• _Records supplied_:
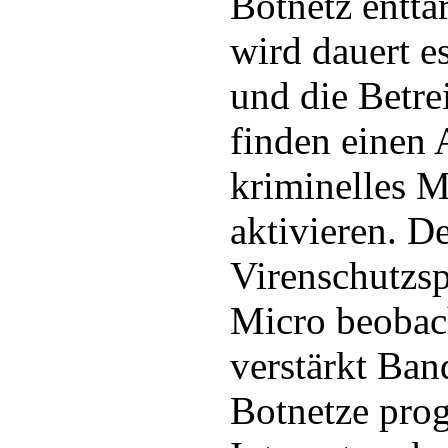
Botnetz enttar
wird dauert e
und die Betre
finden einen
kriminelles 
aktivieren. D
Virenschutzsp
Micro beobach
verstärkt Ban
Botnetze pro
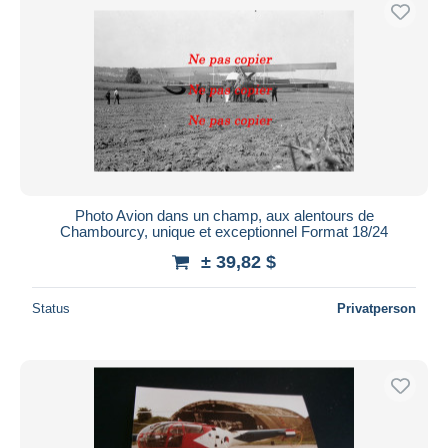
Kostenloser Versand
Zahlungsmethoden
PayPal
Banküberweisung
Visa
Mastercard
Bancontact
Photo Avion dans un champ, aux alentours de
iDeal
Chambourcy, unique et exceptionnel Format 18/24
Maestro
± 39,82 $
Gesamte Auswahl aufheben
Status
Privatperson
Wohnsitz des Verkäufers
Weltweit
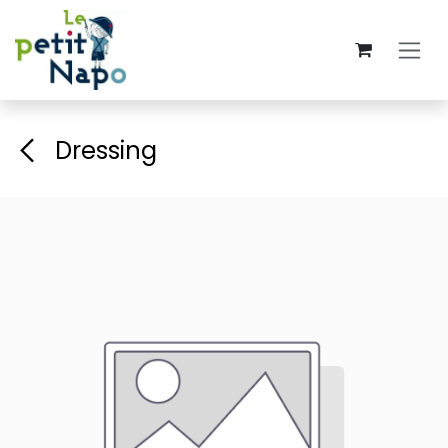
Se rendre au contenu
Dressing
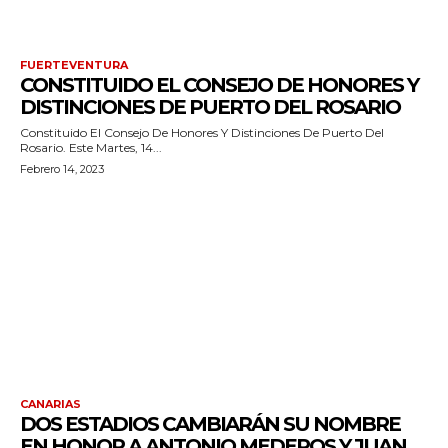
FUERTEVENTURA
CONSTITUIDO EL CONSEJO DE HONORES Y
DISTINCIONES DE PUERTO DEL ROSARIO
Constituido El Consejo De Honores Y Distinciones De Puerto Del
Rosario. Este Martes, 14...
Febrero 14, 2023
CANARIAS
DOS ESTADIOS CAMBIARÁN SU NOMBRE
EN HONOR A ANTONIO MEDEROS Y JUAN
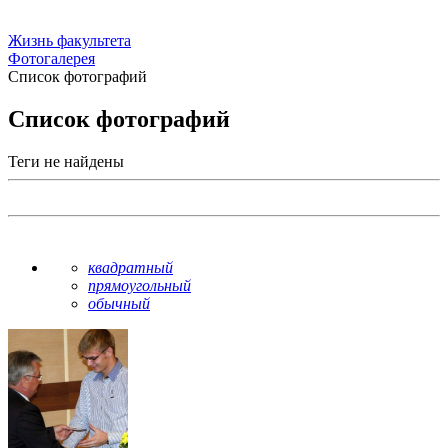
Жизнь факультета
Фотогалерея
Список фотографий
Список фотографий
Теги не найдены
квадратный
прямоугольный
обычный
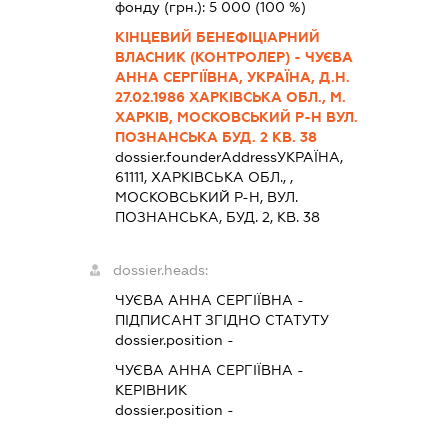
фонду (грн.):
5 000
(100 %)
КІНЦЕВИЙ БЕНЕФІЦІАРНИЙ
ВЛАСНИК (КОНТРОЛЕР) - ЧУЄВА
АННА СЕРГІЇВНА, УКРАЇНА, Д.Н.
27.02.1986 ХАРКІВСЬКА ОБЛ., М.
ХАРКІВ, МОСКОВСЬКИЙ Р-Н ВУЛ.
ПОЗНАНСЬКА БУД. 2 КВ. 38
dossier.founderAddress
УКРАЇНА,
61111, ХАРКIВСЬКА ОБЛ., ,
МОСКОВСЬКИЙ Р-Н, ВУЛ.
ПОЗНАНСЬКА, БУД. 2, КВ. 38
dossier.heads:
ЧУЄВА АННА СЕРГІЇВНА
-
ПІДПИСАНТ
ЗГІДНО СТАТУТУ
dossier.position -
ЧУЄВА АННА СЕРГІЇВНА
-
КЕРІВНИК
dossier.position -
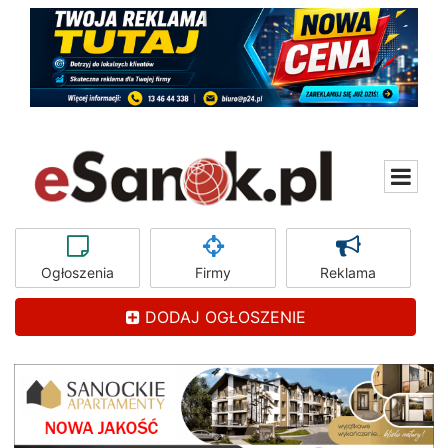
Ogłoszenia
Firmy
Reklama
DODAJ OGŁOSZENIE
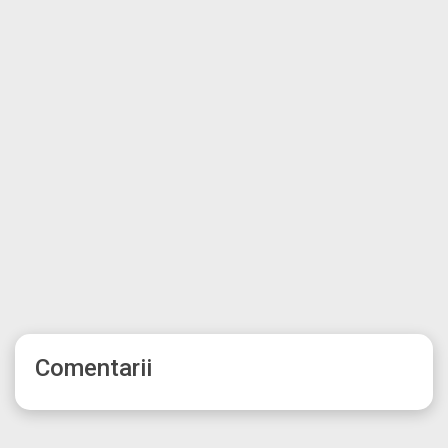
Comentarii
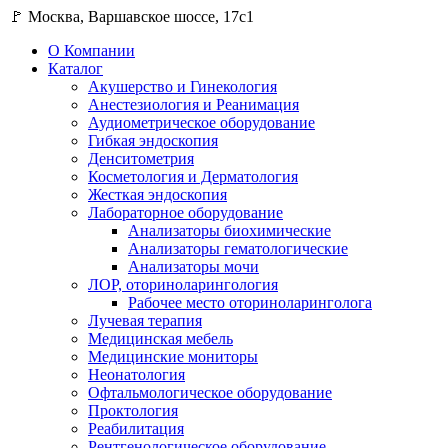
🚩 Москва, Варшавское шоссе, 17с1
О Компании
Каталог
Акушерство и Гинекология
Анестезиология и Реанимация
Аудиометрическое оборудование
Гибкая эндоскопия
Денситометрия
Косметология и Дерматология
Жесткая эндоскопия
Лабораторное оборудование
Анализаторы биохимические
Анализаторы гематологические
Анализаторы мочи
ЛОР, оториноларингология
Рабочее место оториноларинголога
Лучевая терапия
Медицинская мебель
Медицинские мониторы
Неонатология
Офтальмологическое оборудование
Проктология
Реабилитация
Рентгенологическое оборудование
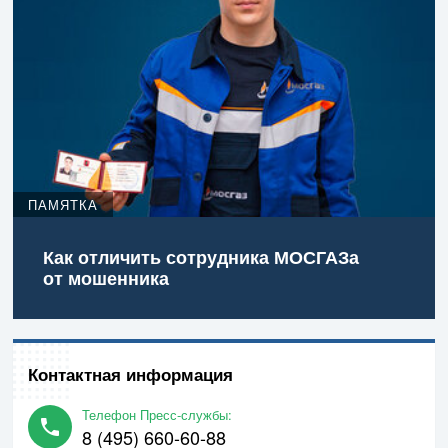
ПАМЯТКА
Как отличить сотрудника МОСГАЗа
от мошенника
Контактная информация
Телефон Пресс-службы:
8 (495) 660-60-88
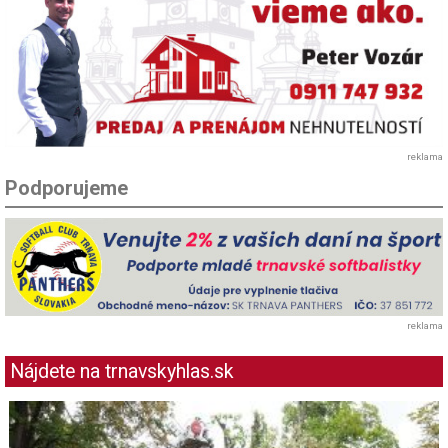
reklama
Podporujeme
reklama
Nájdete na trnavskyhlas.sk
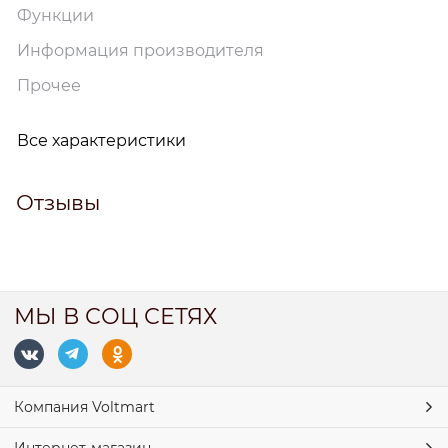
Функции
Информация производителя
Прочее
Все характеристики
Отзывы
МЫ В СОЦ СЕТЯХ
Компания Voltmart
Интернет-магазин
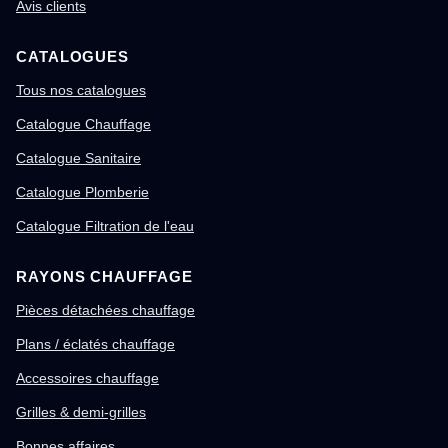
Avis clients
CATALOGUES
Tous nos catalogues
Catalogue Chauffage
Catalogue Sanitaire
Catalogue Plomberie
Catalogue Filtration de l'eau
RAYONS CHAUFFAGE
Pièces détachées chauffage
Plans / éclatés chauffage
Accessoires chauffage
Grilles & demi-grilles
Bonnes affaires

• _Task item_: Your reply should be the full data above, copied exactly, with no pictures in it.

• _Expected answer_:
Botnetz enttar
wird dauert e
und die Betre
finden einen
kriminelles 
aktivieren. D
Virenschutzsp
Micro beobach
verstärkt Ban
Botnetze pro
Kostenloser Versand
Zahlungsmethoden
PayPal
Banküberweisung
Visa
Mastercard
Bancontact
Photo Avion dans un champ, aux alentours de
iDeal
Chambourcy, unique et exceptionnel Format 18/24
Maestro
± 39,82 $
Gesamte Auswahl aufheben
Status
Privatperson
Wohnsitz des Verkäufers
Weltweit
Se rendre au contenu
Dressing
FUERTEVENTURA
CONSTITUIDO EL CONSEJO DE HONORES Y
DISTINCIONES DE PUERTO DEL ROSARIO
Constituido El Consejo De Honores Y Distinciones De Puerto Del
Rosario. Este Martes, 14...
Febrero 14, 2023
CANARIAS
DOS ESTADIOS CAMBIARÁN SU NOMBRE
EN HONOR A ANTONIO MEDEROS Y JUAN
Жизнь факультета
Фотогалерея
Список фотографий
Список фотографий
Теги не найдены
квадратный
прямоугольный
обычный
фонду (грн.):
5 000
(100 %)
КІНЦЕВИЙ БЕНЕФІЦІАРНИЙ
ВЛАСНИК (КОНТРОЛЕР) - ЧУЄВА
АННА СЕРГІЇВНА, УКРАЇНА, Д.Н.
27.02.1986 ХАРКІВСЬКА ОБЛ., М.
ХАРКІВ, МОСКОВСЬКИЙ Р-Н ВУЛ.
ПОЗНАНСЬКА БУД. 2 КВ. 38
dossier.founderAddress
УКРАЇНА,
61111, ХАРКIВСЬКА ОБЛ., ,
МОСКОВСЬКИЙ Р-Н, ВУЛ.
ПОЗНАНСЬКА, БУД. 2, КВ. 38
dossier.heads:
ЧУЄВА АННА СЕРГІЇВНА
-
ПІДПИСАНТ
ЗГІДНО СТАТУТУ
dossier.position -
ЧУЄВА АННА СЕРГІЇВНА
-
КЕРІВНИК
dossier.position -
Ogłoszenia
Firmy
Reklama
DODAJ OGŁOSZENIE
Comentarii
🚩 Москва, Варшавское шоссе, 17с1
О Компании
Каталог
Акушерство и Гинекология
Анестезиология и Реанимация
Аудиометрическое оборудование
Гибкая эндоскопия
Денситометрия
Косметология и Дерматология
Жесткая эндоскопия
Лабораторное оборудование
Анализаторы биохимические
Анализаторы гематологические
Анализаторы мочи
ЛОР, оториноларингология
Рабочее место оториноларинголога
Лучевая терапия
Медицинская мебель
Медицинские мониторы
Неонатология
Офтальмологическое оборудование
Проктология
Реабилитация
Рентгенологическое оборудование
ПАМЯТКА
Как отличить сотрудника МОСГАЗа
от мошенника
Контактная информация
Телефон Пресс-службы:
8 (495) 660-60-88
reklama
Podporujeme
reklama
Nájdete na trnavskyhlas.sk
Функции
Информация производителя
Прочее
Все характеристики
Отзывы
МЫ В СОЦ СЕТЯХ
Компания Voltmart
Интернет-магазин
Avis clients
CATALOGUES
Tous nos catalogues
Catalogue Chauffage
Catalogue Sanitaire
Catalogue Plomberie
Catalogue Filtration de l'eau
RAYONS CHAUFFAGE
Pièces détachées chauffage
Plans / éclatés chauffage
Accessoires chauffage
Grilles & demi-grilles
Bonnes affaires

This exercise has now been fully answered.